[Your goal]
Find the word "click" in the data, then copy each line where it is found.

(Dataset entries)
[Start of Attachment]

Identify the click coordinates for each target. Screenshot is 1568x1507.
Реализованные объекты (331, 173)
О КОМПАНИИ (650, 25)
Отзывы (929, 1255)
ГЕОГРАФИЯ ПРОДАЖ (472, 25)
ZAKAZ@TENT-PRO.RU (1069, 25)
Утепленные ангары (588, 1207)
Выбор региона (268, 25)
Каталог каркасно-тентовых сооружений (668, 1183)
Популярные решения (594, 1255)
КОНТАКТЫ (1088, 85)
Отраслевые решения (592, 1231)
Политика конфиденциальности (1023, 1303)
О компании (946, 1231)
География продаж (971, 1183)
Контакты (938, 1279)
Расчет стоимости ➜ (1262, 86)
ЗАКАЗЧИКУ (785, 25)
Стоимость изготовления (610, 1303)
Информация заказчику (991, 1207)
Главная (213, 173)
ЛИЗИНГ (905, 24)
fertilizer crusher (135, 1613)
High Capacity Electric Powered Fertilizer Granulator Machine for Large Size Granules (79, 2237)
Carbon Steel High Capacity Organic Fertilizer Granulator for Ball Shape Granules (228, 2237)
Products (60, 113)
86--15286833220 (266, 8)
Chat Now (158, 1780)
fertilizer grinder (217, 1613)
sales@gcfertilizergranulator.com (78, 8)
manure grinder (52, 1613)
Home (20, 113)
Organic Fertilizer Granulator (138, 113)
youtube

[End of Attachment]
[Start of Attachment]

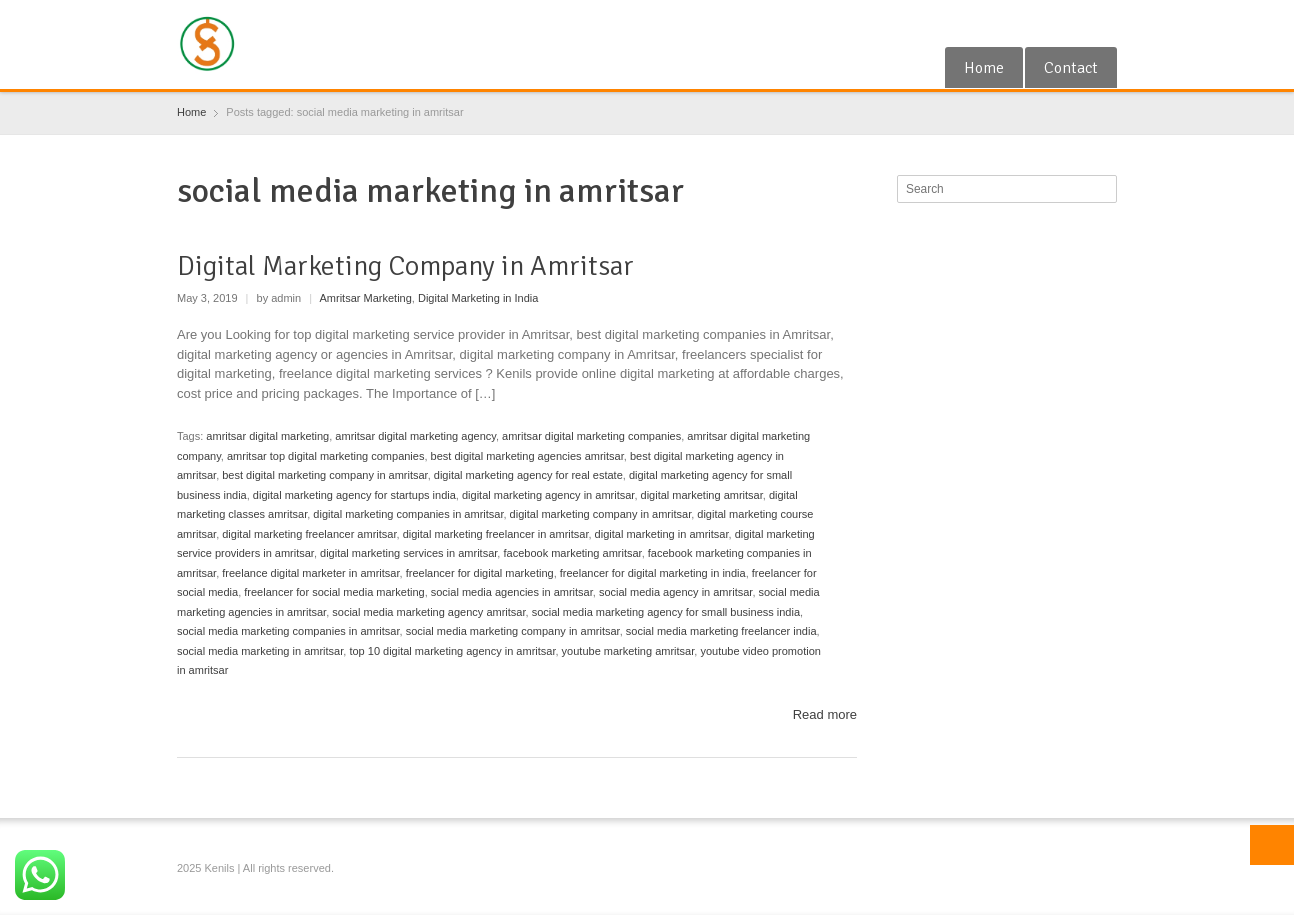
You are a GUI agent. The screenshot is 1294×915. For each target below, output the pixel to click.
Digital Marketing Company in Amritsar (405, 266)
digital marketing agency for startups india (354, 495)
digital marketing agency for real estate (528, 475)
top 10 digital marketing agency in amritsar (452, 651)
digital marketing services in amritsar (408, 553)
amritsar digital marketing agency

[End of Attachment]

[Task output]
Identify the click coordinates for each target. Screenshot is 1568x1507.
You are a GUI agent. The screenshot is 1294×915. For each target below, output the pixel to click.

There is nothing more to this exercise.